START DATA TO PROCESS
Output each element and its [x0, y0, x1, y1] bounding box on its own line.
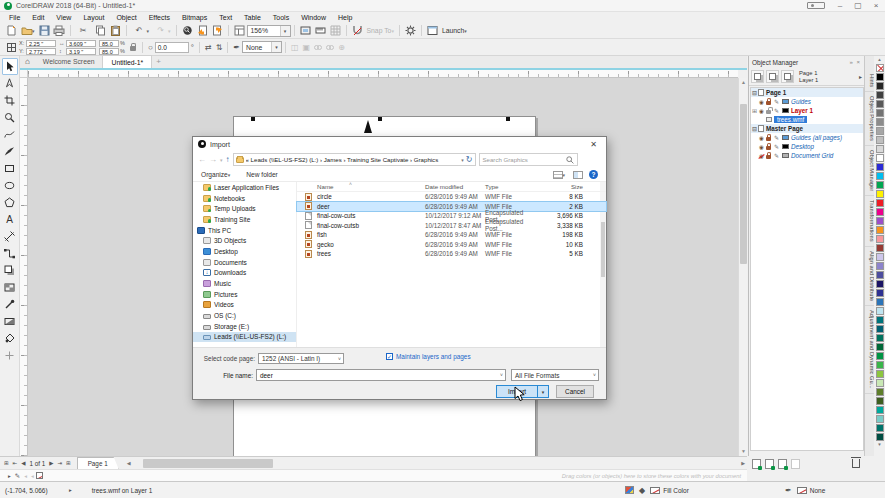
show-rulers-icon[interactable]: [313, 24, 328, 38]
back-icon[interactable]: ←: [198, 155, 206, 164]
menu-table[interactable]: Table: [238, 12, 267, 23]
palette-swatch[interactable]: [876, 307, 884, 315]
palette-swatch[interactable]: [876, 109, 884, 117]
palette-swatch[interactable]: [876, 280, 884, 288]
welcome-home-icon[interactable]: ⌂: [20, 55, 35, 68]
palette-swatch[interactable]: [876, 352, 884, 360]
selection-handle[interactable]: [506, 117, 510, 121]
om-node-desktop[interactable]: ◉✎Desktop: [751, 142, 863, 151]
snap-off-icon[interactable]: [350, 24, 365, 38]
palette-swatch[interactable]: [876, 163, 884, 171]
visibility-eye-icon[interactable]: ◉: [758, 135, 765, 141]
wrap-text-icon[interactable]: ◫: [291, 43, 299, 52]
palette-swatch[interactable]: [876, 73, 884, 81]
expander-icon[interactable]: ⊟: [751, 125, 758, 132]
file-name-input[interactable]: deer˅: [256, 369, 506, 381]
new-tab-button[interactable]: +: [152, 55, 165, 68]
address-dropdown-icon[interactable]: ▾: [461, 157, 464, 163]
shape-tool[interactable]: [2, 75, 18, 92]
checkbox-checked-icon[interactable]: ✓: [386, 353, 393, 360]
palette-swatch[interactable]: [876, 262, 884, 270]
tab-untitled-1[interactable]: Untitled-1*: [102, 55, 152, 68]
new-folder-button[interactable]: New folder: [246, 171, 278, 178]
interactive-fill-tool[interactable]: [2, 313, 18, 330]
next-page-icon[interactable]: ▶: [47, 460, 55, 466]
lock-icon[interactable]: [766, 137, 771, 141]
om-node-guides-all-pages-[interactable]: ◉✎Guides (all pages): [751, 133, 863, 142]
palette-swatch[interactable]: [876, 298, 884, 306]
link-icon[interactable]: [314, 45, 322, 50]
vscroll-thumb[interactable]: [740, 104, 747, 264]
palette-swatch[interactable]: [876, 82, 884, 90]
scroll-up-icon[interactable]: ▲: [739, 78, 748, 87]
column-type[interactable]: Type: [485, 183, 541, 190]
text-tool[interactable]: A: [2, 211, 18, 228]
refresh-icon[interactable]: ↻: [466, 155, 473, 164]
ellipse-tool[interactable]: [2, 177, 18, 194]
show-object-properties-button[interactable]: [751, 70, 764, 83]
up-icon[interactable]: ↑: [226, 155, 230, 164]
menu-file[interactable]: File: [3, 12, 26, 23]
palette-scroll-down-icon[interactable]: ▼: [877, 441, 881, 448]
palette-swatch[interactable]: [876, 325, 884, 333]
palette-swatch[interactable]: [876, 388, 884, 396]
search-content-icon[interactable]: [180, 24, 195, 38]
palette-swatch[interactable]: [876, 190, 884, 198]
cancel-button[interactable]: Cancel: [556, 385, 594, 398]
selection-handle[interactable]: [251, 117, 255, 121]
visibility-eye-icon[interactable]: ◉: [758, 108, 765, 114]
docker-tab-adjustment-and-dynamic-gu-[interactable]: Adjustment and Dynamic Gu...: [865, 306, 875, 394]
edit-across-layers-button[interactable]: [766, 70, 779, 83]
undo-icon[interactable]: ↶: [132, 24, 147, 38]
tab-welcome-screen[interactable]: Welcome Screen: [35, 55, 103, 68]
dimension-tool[interactable]: [2, 228, 18, 245]
column-size[interactable]: Size: [541, 183, 591, 190]
address-bar[interactable]: « Leads (\\EL-US-FS2) (L:) › James › Tra…: [233, 153, 476, 166]
rectangle-tool[interactable]: [2, 160, 18, 177]
search-input[interactable]: Search Graphics: [479, 153, 578, 166]
paste-icon[interactable]: [108, 24, 123, 38]
sidebar-item-documents[interactable]: Documents: [193, 257, 296, 268]
code-page-select[interactable]: 1252 (ANSI - Latin I)˅: [258, 353, 344, 364]
sidebar-item-os-c-[interactable]: OS (C:): [193, 310, 296, 321]
dialog-close-icon[interactable]: ✕: [586, 140, 601, 149]
object-width-field[interactable]: 3.609 ": [66, 40, 96, 47]
file-row-trees[interactable]: trees6/28/2016 9:49 AMWMF File5 KB: [297, 249, 606, 259]
sidebar-item-videos[interactable]: Videos: [193, 300, 296, 311]
palette-swatch[interactable]: [876, 91, 884, 99]
palette-swatch[interactable]: [876, 361, 884, 369]
sidebar-item-music[interactable]: Music: [193, 278, 296, 289]
y-position-field[interactable]: 2.772 ": [26, 48, 56, 55]
recent-locations-icon[interactable]: ▾: [220, 157, 223, 163]
forward-icon[interactable]: →: [209, 155, 217, 164]
outline-width-combo[interactable]: None▾: [242, 41, 282, 53]
palette-swatch[interactable]: [876, 145, 884, 153]
first-page-icon[interactable]: ⇤: [11, 460, 20, 466]
palette-swatch[interactable]: [876, 253, 884, 261]
palette-swatch[interactable]: [876, 118, 884, 126]
freehand-tool[interactable]: [2, 126, 18, 143]
om-node-page-1[interactable]: ⊟Page 1: [751, 88, 863, 97]
edit-pencil-icon[interactable]: ✎: [773, 98, 780, 105]
preview-pane-icon[interactable]: [573, 171, 583, 179]
menu-help[interactable]: Help: [332, 12, 358, 23]
edit-source-icon[interactable]: ▣: [303, 43, 311, 52]
palette-scroll-up-icon[interactable]: ▲: [877, 56, 881, 63]
layer-color-swatch[interactable]: [782, 108, 789, 113]
object-height-field[interactable]: 3.19 ": [66, 48, 96, 55]
layer-color-swatch[interactable]: [782, 135, 789, 140]
drop-shadow-tool[interactable]: [2, 262, 18, 279]
docker-tab-transformations[interactable]: Transformations: [865, 196, 875, 247]
om-node-trees-wmf[interactable]: trees.wmf: [751, 115, 863, 124]
smart-fill-tool[interactable]: [2, 330, 18, 347]
column-name[interactable]: Name: [297, 183, 425, 190]
om-flyout-icon[interactable]: ▸: [859, 73, 862, 80]
layer-manager-view-button[interactable]: [781, 70, 794, 83]
palette-swatch[interactable]: [876, 397, 884, 405]
minimize-button[interactable]: –: [831, 0, 849, 12]
previous-page-icon[interactable]: ◀: [19, 460, 27, 466]
sidebar-item-temp-uploads[interactable]: Temp Uploads: [193, 203, 296, 214]
palette-swatch[interactable]: [876, 433, 884, 441]
sidebar-item-leads-el-us-fs2-l-[interactable]: Leads (\\EL-US-FS2) (L:): [193, 332, 296, 343]
sidebar-item-3d-objects[interactable]: 3D Objects: [193, 235, 296, 246]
END DATA TO PROCESS
■ TASK DIRECTIONS ■
Would you return the data above exactly as written, minus the images?

■ RESULT BELOW ■
Output each element and its [x0, y0, x1, y1] bounding box on its own line.
show-rulers-icon[interactable]: [313, 24, 328, 38]
back-icon[interactable]: ←: [198, 155, 206, 164]
menu-table[interactable]: Table: [238, 12, 267, 23]
palette-swatch[interactable]: [876, 307, 884, 315]
palette-swatch[interactable]: [876, 109, 884, 117]
palette-swatch[interactable]: [876, 280, 884, 288]
welcome-home-icon[interactable]: ⌂: [20, 55, 35, 68]
palette-swatch[interactable]: [876, 352, 884, 360]
selection-handle[interactable]: [506, 117, 510, 121]
om-node-desktop[interactable]: ◉✎Desktop: [751, 142, 863, 151]
snap-off-icon[interactable]: [350, 24, 365, 38]
palette-swatch[interactable]: [876, 163, 884, 171]
visibility-eye-icon[interactable]: ◉: [758, 135, 765, 141]
wrap-text-icon[interactable]: ◫: [291, 43, 299, 52]
palette-swatch[interactable]: [876, 73, 884, 81]
expander-icon[interactable]: ⊟: [751, 125, 758, 132]
file-name-input[interactable]: deer˅: [256, 369, 506, 381]
new-tab-button[interactable]: +: [152, 55, 165, 68]
address-dropdown-icon[interactable]: ▾: [461, 157, 464, 163]
shape-tool[interactable]: [2, 75, 18, 92]
checkbox-checked-icon[interactable]: ✓: [386, 353, 393, 360]
palette-swatch[interactable]: [876, 262, 884, 270]
tab-untitled-1[interactable]: Untitled-1*: [102, 55, 152, 68]
new-folder-button[interactable]: New folder: [246, 171, 278, 178]
interactive-fill-tool[interactable]: [2, 313, 18, 330]
next-page-icon[interactable]: ▶: [47, 460, 55, 466]
lock-icon[interactable]: [766, 137, 771, 141]
om-node-guides-all-pages-[interactable]: ◉✎Guides (all pages): [751, 133, 863, 142]
palette-swatch[interactable]: [876, 298, 884, 306]
link-icon[interactable]: [314, 45, 322, 50]
vscroll-thumb[interactable]: [740, 104, 747, 264]
palette-swatch[interactable]: [876, 82, 884, 90]
scroll-up-icon[interactable]: ▲: [739, 78, 748, 87]
column-type[interactable]: Type: [485, 183, 541, 190]
text-tool[interactable]: A: [2, 211, 18, 228]
refresh-icon[interactable]: ↻: [466, 155, 473, 164]
ellipse-tool[interactable]: [2, 177, 18, 194]
show-object-properties-button[interactable]: [751, 70, 764, 83]
up-icon[interactable]: ↑: [226, 155, 230, 164]
menu-file[interactable]: File: [3, 12, 26, 23]
palette-scroll-down-icon[interactable]: ▼: [877, 441, 881, 448]
palette-swatch[interactable]: [876, 325, 884, 333]
palette-swatch[interactable]: [876, 388, 884, 396]
search-content-icon[interactable]: [180, 24, 195, 38]
palette-swatch[interactable]: [876, 190, 884, 198]
cancel-button[interactable]: Cancel: [556, 385, 594, 398]
selection-handle[interactable]: [251, 117, 255, 121]
visibility-eye-icon[interactable]: ◉: [758, 108, 765, 114]
docker-tab-adjustment-and-dynamic-gu-[interactable]: Adjustment and Dynamic Gu...: [865, 306, 875, 394]
edit-across-layers-button[interactable]: [766, 70, 779, 83]
undo-icon[interactable]: ↶: [132, 24, 147, 38]
tab-welcome-screen[interactable]: Welcome Screen: [35, 55, 103, 68]
dimension-tool[interactable]: [2, 228, 18, 245]
column-size[interactable]: Size: [541, 183, 591, 190]
address-bar[interactable]: « Leads (\\EL-US-FS2) (L:) › James › Tra…: [233, 153, 476, 166]
rectangle-tool[interactable]: [2, 160, 18, 177]
search-input[interactable]: Search Graphics: [479, 153, 578, 166]
paste-icon[interactable]: [108, 24, 123, 38]
sidebar-item-documents[interactable]: Documents: [193, 257, 296, 268]
code-page-select[interactable]: 1252 (ANSI - Latin I)˅: [258, 353, 344, 364]
sidebar-item-os-c-[interactable]: OS (C:): [193, 310, 296, 321]
dialog-close-icon[interactable]: ✕: [586, 140, 601, 149]
object-width-field[interactable]: 3.609 ": [66, 40, 96, 47]
file-row-trees[interactable]: trees6/28/2016 9:49 AMWMF File5 KB: [297, 249, 606, 259]
sidebar-item-videos[interactable]: Videos: [193, 300, 296, 311]
palette-swatch[interactable]: [876, 91, 884, 99]
palette-swatch[interactable]: [876, 361, 884, 369]
sidebar-item-music[interactable]: Music: [193, 278, 296, 289]
y-position-field[interactable]: 2.772 ": [26, 48, 56, 55]
recent-locations-icon[interactable]: ▾: [220, 157, 223, 163]
forward-icon[interactable]: →: [209, 155, 217, 164]
outline-width-combo[interactable]: None▾: [242, 41, 282, 53]
palette-swatch[interactable]: [876, 145, 884, 153]
first-page-icon[interactable]: ⇤: [11, 460, 20, 466]
palette-swatch[interactable]: [876, 253, 884, 261]
palette-swatch[interactable]: [876, 118, 884, 126]
freehand-tool[interactable]: [2, 126, 18, 143]
om-node-page-1[interactable]: ⊟Page 1: [751, 88, 863, 97]
edit-pencil-icon[interactable]: ✎: [773, 98, 780, 105]
preview-pane-icon[interactable]: [573, 171, 583, 179]
menu-help[interactable]: Help: [332, 12, 358, 23]
edit-source-icon[interactable]: ▣: [303, 43, 311, 52]
palette-scroll-up-icon[interactable]: ▲: [877, 56, 881, 63]
layer-color-swatch[interactable]: [782, 108, 789, 113]
object-height-field[interactable]: 3.19 ": [66, 48, 96, 55]
layer-color-swatch[interactable]: [782, 135, 789, 140]
drop-shadow-tool[interactable]: [2, 262, 18, 279]
docker-tab-transformations[interactable]: Transformations: [865, 196, 875, 247]
om-node-trees-wmf[interactable]: trees.wmf: [751, 115, 863, 124]
smart-fill-tool[interactable]: [2, 330, 18, 347]
column-name[interactable]: Name: [297, 183, 425, 190]
om-flyout-icon[interactable]: ▸: [859, 73, 862, 80]
layer-manager-view-button[interactable]: [781, 70, 794, 83]
palette-swatch[interactable]: [876, 397, 884, 405]
minimize-button[interactable]: –: [831, 0, 849, 12]
previous-page-icon[interactable]: ◀: [19, 460, 27, 466]
sidebar-item-temp-uploads[interactable]: Temp Uploads: [193, 203, 296, 214]
palette-swatch[interactable]: [876, 433, 884, 441]
sidebar-item-leads-el-us-fs2-l-[interactable]: Leads (\\EL-US-FS2) (L:): [193, 332, 296, 343]
sidebar-item-3d-objects[interactable]: 3D Objects: [193, 235, 296, 246]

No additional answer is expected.